** Opening Data block **

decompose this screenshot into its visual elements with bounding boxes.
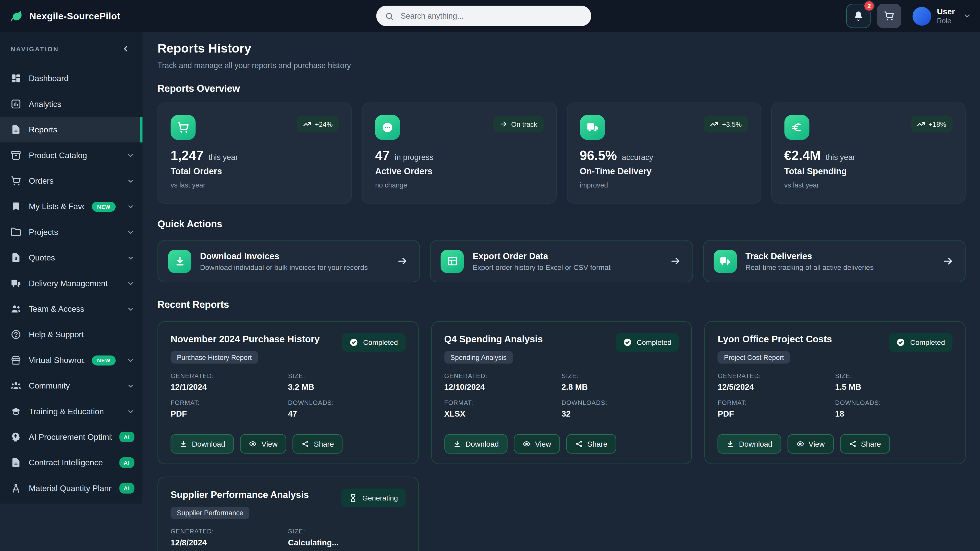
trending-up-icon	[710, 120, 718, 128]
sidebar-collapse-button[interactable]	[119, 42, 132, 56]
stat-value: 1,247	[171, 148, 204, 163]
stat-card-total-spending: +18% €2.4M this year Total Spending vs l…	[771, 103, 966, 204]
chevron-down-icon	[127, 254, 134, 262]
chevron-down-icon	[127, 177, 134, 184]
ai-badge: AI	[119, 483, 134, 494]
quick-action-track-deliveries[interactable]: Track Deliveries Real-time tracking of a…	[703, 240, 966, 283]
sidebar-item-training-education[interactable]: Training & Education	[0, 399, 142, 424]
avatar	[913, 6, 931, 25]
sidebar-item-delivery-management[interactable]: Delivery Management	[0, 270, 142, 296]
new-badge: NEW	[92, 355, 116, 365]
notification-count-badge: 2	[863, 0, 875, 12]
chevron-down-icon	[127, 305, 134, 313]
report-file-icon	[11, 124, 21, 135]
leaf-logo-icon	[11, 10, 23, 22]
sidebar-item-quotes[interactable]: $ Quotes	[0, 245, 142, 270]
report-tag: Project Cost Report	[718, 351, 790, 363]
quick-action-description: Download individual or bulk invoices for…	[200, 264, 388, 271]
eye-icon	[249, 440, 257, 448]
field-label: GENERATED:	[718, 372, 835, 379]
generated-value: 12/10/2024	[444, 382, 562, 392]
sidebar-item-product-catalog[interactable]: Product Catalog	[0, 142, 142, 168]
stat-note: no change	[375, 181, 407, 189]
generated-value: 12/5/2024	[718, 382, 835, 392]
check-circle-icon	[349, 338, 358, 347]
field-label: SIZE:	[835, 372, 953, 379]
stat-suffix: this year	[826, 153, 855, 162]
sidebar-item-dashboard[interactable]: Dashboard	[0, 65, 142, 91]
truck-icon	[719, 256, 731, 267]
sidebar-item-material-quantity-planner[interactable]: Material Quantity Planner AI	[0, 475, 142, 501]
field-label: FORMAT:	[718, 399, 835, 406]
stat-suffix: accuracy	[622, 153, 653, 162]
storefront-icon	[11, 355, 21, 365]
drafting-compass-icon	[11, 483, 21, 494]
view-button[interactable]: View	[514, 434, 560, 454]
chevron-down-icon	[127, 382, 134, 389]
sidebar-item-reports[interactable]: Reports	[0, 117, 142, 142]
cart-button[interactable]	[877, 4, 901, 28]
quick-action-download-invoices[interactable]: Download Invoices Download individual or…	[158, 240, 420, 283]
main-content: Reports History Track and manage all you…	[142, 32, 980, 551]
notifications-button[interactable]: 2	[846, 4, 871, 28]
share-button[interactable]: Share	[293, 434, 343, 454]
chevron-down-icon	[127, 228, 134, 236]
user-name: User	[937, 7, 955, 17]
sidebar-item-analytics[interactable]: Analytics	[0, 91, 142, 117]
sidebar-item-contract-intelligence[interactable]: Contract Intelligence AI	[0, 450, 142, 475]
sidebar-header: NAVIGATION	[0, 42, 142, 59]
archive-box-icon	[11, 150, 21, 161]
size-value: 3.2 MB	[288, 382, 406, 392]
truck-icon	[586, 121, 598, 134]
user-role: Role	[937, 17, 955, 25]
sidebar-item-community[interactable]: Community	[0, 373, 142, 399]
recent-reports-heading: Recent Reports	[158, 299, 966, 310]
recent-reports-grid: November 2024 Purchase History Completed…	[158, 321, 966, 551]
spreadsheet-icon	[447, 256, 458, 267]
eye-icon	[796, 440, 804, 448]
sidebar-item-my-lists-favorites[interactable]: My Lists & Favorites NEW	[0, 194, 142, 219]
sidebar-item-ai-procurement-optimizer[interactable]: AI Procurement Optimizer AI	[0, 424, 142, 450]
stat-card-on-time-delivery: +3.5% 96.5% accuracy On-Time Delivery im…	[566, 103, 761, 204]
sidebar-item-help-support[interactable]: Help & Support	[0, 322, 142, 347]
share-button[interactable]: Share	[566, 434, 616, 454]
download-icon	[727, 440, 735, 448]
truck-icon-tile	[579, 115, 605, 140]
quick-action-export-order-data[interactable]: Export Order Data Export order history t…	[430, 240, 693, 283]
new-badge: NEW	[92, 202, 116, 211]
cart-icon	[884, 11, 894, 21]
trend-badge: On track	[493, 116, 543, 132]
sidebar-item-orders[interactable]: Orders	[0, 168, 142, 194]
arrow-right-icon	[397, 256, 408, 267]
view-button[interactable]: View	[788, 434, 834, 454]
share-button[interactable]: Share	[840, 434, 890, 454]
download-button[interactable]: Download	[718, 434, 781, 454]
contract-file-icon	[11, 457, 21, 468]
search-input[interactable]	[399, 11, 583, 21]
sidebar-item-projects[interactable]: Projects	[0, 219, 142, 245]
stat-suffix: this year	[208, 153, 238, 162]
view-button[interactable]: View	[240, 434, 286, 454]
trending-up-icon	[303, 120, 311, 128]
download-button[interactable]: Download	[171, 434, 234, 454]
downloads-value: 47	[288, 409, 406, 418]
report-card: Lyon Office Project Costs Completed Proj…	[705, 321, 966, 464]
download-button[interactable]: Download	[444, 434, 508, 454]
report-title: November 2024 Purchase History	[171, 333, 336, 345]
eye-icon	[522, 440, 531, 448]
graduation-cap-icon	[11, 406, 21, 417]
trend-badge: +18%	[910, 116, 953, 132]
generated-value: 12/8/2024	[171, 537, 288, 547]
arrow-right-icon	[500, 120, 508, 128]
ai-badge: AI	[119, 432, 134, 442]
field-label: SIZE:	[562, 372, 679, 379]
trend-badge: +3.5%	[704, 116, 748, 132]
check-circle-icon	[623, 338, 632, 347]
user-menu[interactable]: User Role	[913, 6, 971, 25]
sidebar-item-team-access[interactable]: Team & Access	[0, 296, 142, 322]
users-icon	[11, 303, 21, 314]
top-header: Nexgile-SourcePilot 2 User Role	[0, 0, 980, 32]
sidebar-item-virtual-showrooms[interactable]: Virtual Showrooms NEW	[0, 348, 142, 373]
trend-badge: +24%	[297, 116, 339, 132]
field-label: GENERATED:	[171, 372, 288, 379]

** Closing Data block **
** Opening Data block **

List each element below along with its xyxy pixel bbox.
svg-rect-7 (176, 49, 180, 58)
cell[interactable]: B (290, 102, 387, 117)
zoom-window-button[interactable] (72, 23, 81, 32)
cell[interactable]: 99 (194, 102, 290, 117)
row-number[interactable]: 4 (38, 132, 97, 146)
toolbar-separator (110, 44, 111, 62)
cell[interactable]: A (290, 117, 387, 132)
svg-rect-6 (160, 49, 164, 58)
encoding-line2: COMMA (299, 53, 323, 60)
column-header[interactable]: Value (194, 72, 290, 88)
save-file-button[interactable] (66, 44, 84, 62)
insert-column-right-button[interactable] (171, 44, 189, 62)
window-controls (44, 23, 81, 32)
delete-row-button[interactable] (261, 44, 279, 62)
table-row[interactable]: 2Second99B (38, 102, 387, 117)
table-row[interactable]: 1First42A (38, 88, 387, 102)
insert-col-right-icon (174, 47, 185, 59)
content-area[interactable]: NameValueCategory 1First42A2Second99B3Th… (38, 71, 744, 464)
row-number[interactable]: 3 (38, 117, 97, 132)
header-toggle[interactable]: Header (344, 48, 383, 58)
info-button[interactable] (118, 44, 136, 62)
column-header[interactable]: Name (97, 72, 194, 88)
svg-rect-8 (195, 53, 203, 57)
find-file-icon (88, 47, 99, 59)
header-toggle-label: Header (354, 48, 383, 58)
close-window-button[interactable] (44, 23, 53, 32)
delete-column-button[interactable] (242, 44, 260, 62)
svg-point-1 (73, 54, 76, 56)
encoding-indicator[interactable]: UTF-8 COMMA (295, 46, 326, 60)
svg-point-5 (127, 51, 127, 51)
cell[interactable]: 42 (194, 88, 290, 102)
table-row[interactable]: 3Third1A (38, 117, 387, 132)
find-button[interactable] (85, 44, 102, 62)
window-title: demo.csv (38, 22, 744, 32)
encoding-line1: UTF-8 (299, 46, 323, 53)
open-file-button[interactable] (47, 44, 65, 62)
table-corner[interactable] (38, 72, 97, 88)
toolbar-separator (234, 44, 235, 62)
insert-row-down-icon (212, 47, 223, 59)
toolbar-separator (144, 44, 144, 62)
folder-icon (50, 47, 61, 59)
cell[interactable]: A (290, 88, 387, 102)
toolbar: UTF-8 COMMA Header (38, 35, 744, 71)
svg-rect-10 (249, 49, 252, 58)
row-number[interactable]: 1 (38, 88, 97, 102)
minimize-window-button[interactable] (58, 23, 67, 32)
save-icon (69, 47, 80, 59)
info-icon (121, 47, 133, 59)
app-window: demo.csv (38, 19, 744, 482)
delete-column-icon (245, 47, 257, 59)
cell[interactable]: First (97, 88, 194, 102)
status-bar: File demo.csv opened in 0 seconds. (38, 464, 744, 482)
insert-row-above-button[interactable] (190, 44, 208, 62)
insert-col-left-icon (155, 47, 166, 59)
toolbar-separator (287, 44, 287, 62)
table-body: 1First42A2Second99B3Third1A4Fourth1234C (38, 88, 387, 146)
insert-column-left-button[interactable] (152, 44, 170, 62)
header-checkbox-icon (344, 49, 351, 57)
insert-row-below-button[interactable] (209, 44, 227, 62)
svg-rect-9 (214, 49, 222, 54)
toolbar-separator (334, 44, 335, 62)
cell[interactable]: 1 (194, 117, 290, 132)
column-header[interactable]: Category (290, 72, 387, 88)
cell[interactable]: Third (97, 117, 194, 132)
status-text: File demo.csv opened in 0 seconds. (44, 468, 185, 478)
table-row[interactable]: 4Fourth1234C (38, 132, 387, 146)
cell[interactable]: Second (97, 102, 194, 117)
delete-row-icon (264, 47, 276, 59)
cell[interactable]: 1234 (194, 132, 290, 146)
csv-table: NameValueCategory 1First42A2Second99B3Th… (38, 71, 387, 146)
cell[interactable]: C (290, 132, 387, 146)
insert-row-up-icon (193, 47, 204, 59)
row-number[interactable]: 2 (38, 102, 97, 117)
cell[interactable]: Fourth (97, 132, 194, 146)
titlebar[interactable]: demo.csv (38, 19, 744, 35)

** Closing Data block **
** Opening Data block **

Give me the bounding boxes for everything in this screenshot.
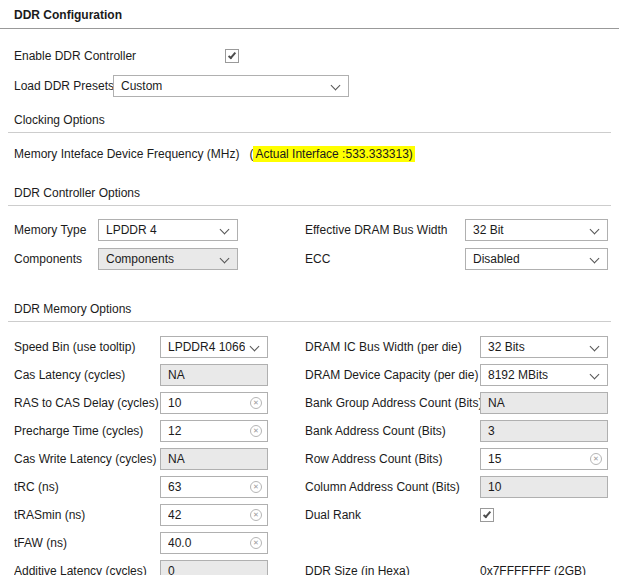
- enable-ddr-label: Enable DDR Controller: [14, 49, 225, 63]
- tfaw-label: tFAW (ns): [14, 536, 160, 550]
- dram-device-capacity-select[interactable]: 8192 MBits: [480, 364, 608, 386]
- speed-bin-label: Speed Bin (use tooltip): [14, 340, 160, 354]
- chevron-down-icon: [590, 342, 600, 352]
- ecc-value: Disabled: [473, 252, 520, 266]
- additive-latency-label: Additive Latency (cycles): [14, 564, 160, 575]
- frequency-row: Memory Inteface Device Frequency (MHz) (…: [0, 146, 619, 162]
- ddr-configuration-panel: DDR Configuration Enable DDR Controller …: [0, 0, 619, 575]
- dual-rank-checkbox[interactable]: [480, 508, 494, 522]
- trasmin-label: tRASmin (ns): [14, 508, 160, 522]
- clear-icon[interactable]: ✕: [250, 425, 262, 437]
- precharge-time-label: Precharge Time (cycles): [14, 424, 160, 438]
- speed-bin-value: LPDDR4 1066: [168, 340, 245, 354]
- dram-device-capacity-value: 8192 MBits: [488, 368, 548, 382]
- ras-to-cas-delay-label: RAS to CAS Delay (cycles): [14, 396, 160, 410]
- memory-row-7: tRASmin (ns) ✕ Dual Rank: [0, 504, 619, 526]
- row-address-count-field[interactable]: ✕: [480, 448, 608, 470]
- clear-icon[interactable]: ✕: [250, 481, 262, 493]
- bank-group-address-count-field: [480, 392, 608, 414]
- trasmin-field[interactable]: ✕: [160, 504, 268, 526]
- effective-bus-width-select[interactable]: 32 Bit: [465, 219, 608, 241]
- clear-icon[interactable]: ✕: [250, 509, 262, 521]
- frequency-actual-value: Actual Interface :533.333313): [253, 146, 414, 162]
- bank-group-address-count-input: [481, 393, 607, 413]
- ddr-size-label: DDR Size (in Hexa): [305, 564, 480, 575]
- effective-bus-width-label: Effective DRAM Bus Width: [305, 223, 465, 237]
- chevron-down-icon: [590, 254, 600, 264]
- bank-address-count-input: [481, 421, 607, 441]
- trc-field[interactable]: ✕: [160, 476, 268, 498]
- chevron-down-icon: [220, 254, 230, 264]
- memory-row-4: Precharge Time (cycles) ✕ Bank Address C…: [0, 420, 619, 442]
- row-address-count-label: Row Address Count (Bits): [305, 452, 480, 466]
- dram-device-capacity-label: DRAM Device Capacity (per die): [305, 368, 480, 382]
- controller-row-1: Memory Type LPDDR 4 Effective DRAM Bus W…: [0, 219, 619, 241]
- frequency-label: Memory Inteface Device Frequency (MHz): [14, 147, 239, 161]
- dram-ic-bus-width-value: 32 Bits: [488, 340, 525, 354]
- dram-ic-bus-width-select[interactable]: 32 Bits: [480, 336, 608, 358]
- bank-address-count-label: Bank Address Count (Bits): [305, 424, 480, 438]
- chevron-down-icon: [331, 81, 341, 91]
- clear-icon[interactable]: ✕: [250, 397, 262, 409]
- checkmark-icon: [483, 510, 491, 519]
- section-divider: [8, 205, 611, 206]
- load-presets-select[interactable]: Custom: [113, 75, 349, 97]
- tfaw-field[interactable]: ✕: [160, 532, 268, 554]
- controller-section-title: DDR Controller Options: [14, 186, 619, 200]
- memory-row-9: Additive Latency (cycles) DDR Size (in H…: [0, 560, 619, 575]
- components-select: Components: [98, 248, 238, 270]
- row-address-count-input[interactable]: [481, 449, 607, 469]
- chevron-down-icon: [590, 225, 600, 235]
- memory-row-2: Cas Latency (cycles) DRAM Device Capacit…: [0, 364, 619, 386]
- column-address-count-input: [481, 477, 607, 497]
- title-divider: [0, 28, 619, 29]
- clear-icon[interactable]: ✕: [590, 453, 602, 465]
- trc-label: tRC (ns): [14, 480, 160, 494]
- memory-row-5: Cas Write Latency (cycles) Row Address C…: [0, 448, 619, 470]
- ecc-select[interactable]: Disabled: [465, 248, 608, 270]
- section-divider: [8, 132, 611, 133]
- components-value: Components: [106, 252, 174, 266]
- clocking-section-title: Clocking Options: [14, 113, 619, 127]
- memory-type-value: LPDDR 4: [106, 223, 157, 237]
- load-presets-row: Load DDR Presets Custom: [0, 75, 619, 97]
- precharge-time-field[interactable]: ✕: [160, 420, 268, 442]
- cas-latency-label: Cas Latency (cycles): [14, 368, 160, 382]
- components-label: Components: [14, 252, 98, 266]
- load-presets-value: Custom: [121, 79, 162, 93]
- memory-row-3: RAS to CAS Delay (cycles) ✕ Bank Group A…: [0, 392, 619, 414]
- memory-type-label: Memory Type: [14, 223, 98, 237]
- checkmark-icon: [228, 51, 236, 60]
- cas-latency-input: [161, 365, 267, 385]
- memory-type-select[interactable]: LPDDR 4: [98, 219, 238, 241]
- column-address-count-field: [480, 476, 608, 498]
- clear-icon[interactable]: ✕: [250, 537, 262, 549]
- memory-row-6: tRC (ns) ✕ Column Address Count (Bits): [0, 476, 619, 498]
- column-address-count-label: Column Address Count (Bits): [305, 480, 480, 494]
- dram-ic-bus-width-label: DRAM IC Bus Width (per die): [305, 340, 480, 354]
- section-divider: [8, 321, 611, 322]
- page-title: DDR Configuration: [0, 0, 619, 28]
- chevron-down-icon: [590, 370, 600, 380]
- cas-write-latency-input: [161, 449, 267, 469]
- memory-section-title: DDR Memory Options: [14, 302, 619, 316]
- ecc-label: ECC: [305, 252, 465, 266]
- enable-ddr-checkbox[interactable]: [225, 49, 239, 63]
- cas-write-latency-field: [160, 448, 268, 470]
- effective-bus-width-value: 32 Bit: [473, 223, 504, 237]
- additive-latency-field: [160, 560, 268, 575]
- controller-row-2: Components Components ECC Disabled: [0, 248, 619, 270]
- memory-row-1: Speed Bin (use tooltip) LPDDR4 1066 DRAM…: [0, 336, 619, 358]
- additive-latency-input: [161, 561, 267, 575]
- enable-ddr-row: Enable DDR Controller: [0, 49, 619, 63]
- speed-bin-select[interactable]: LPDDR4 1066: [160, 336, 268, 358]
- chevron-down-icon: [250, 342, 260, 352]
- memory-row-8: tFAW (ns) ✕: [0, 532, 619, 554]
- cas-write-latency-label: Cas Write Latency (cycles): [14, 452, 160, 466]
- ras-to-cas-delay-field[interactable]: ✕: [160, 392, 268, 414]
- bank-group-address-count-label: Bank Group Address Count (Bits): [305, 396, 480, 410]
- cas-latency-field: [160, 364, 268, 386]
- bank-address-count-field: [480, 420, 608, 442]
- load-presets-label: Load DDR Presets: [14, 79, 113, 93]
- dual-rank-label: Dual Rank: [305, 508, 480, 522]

** Closing Data block **

Where does "width" appear in the records above? Copy each line that holds it.

• **Response**:
- effective-bus-width-select[interactable]: 32 Bit: [465, 219, 608, 241]
- effective-bus-width-label: Effective DRAM Bus Width: [305, 223, 465, 237]
- dram-ic-bus-width-value: 32 Bits: [488, 340, 525, 354]
- dram-ic-bus-width-select[interactable]: 32 Bits: [480, 336, 608, 358]
- dram-ic-bus-width-label: DRAM IC Bus Width (per die): [305, 340, 480, 354]
- effective-bus-width-value: 32 Bit: [473, 223, 504, 237]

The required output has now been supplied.